But Fraser was a man of illusions. It was to these illusions we were responding when retrospectively we pictured him as a brilliant mathematician, barrister, athlete and so on. Though his romantic illusions might be shattered, his financial illusions still glimmered in the city of glass he had attempted to create in the West End of London. His optimism shone blindingly forth. Were there moments of panic and doubt? In any event, there was nothing for it but to go on and hope for the best.

When my father had his signature witnessed by the British Consul in Venice on 18 May 1932, he was endeavouring to sell glass to the Venetians. Over the next couple of years he talked Fraser into forming a new department for glass light fittings: table-lights, wall-lights and hanging lights which were sometimes inverted fruit bowls suspended from the ceiling by ropes, decorated with opalescent shells, and fitted with flared flames of frosted or tinted glass. These had several seasons of popularity and were installed by some famous restaurants including Quaglino’s and Claridge’s. But they were not profitable because of the breakage when drilling the glass to the metalwork. One of his designs appears on the title page of this book.

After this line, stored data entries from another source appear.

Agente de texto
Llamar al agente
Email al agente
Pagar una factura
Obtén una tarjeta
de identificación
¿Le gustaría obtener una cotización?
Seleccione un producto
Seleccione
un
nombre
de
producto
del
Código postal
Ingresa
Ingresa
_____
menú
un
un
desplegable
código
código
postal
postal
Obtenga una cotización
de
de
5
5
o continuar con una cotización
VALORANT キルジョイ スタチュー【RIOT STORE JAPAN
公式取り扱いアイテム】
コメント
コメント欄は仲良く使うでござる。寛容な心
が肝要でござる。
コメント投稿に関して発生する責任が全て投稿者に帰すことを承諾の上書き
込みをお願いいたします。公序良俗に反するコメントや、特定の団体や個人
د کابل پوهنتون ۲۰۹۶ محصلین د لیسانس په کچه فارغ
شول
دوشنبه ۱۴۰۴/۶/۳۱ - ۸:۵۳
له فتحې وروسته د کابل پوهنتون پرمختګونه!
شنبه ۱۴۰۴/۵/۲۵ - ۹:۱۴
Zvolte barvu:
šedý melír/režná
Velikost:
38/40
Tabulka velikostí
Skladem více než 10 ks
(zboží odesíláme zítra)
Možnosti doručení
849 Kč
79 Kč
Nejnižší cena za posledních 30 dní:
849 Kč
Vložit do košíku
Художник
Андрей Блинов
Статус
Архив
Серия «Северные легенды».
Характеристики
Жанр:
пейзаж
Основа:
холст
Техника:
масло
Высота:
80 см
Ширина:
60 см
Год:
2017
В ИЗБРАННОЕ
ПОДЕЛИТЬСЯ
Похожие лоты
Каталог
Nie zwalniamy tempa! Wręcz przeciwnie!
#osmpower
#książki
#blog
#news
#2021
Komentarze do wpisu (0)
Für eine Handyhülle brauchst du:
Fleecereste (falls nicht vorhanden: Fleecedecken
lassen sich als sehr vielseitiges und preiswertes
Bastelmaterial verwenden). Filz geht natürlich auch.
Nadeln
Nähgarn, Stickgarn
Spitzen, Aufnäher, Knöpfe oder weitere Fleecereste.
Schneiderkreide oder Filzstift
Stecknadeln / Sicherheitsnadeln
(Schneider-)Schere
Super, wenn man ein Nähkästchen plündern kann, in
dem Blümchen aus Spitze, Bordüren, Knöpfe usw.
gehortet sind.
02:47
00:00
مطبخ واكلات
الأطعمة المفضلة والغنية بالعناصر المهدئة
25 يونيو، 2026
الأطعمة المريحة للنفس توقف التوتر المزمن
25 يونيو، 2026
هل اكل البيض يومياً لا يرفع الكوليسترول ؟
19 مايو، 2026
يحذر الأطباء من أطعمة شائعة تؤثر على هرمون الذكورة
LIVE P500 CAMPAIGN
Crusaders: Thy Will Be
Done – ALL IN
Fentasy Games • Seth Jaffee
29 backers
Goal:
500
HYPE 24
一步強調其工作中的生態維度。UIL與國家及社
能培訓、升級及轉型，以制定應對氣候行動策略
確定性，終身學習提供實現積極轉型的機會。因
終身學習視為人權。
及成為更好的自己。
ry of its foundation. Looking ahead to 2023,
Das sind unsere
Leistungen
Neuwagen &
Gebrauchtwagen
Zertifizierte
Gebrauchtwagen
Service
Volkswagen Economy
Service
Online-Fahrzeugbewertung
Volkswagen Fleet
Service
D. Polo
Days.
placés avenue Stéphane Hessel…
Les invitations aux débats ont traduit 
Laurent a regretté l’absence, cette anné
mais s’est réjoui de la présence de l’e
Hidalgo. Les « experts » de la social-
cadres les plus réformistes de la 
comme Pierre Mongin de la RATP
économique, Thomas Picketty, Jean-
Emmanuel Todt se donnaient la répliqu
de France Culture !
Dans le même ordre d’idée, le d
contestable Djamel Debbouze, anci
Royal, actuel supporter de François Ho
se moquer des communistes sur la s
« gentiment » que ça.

But Basil was keen to develop this side of the business and made contact with a German glass manufacturer called Stensch which, following the Anglo-German trade agreement of April 1933, appointed Breves Lalique as its British agents. Early in 1934 Basil went over to Berlin to meet the Stensch family, and made friends with their twenty-year-old son Rudi, who had been sent down from Bonn University. Being a Jew, he explained to Basil, he had been ‘retired’ from Bonn as a result of the national boycott on Jewish professions introduced by the new Chancellor, Adolf Hitler. Possibly the non-completion of a university career did not strike my father as so very grave a matter. In any event it was his easy-going habit to offer anyone he liked a job in Breves Lalique. He had come over with one of his cousins from Australia (the one who had begun so promisingly in the IRA) and together ‘these two exuberant, extrovert fellows painted the town of Berlin red’, Rudi remembered. ‘…For us Jews, then being very subdued under the first impact of nazidom, it was a wonderful tonic.’ Their air of innocence, their very ignorance, was appealing. For they lit up the hope that this anti-Semitic phenomenon would soon blow away almost as if it had never been, like an illness that passes, leaving no marks, and is forgotten.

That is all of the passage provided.